Deux francs CFA en un
Le grand malade de cette fin d’année sur le continent est, sans aucun doute, la Communauté économique et monétaire de l’Afrique centrale (Cemac). Cet ensemble de six pays – Cameroun, Gabon, Congo-Brazzaville, Tchad, Centrafrique et Guinée équatoriale – est la deuxième zone monétaire ayant en commun l’usage du franc CFA, en plus de l’Uemoa composée de la Côte d’Ivoire, du Bénin, du Sénégal, du Mali, du Burkina Faso, du Togo et du Niger.
Les nuages s’amoncèlent sur les économies de la Cemac.
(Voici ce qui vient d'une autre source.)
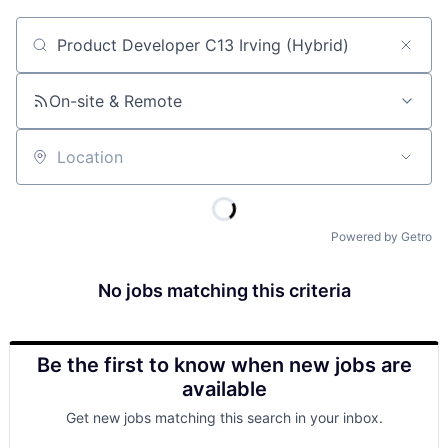
Job title, company or keyword
On-site & Remote
Location
Powered by Getro
No jobs matching this criteria
Be the first to know when new jobs are
available
Get new jobs matching this search in your inbox.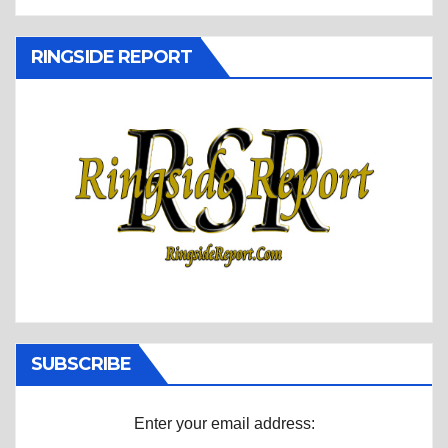
RINGSIDE REPORT
SUBSCRIBE
Enter your email address:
Le taux d’inflation devrait être largement au-dessus des 3% fixés par les critères de convergence tandis que plusieurs pays connaissent de grosses difficultés de trésorerie. A cela s’ajoute l’affaissement des avoirs extérieurs des pays pétroliers de la sous-région. Ceux-ci ont fondu de 500 milliards de FCFA en deux ans, ce qui fragilise encore un peu plus les économies. Même le FMI, pourtant si diplomate dans ses avis, estime que ces pays se rapprochent tout doucement du seuil d’alerte, situé à moins de 3 mois d’importations en équivalent de réserves de change. Les chefs d’Etats de la sous-région réunis en sommet d’urgence en début de semaine, sont restés impuissants.
Le bulletin de santé actuel de la Cemac est la résultante des années d’incurie de la conduite de la politique économique. Le marché, lui, a tranché. Sur le papier, la parité entre le franc CFA de la Cemac et celui utilisé en Afrique de l’Ouest devrait régir les échanges entre les deux sous-régions. Dans les faits, il n’en est rien. A cause d’un profond désalignement de taux d’inflation et de déficits extérieurs, le franc de la Cemac s’échange avec une décote de 10 à 20% en Afrique de l’Ouest. Ce dont s’étonnent les ressortissants et les commerçants de la sous-région lorsqu’ils séjournent à Abidjan ou à Bamako, ou contractent des affaires avec leurs homologues de l’Uemoa. En réalité, la Cemac et l’Uemoa partagent une monnaie commune et non une monnaie unique. La décote sur le marché de change ne fait que constater ce fait.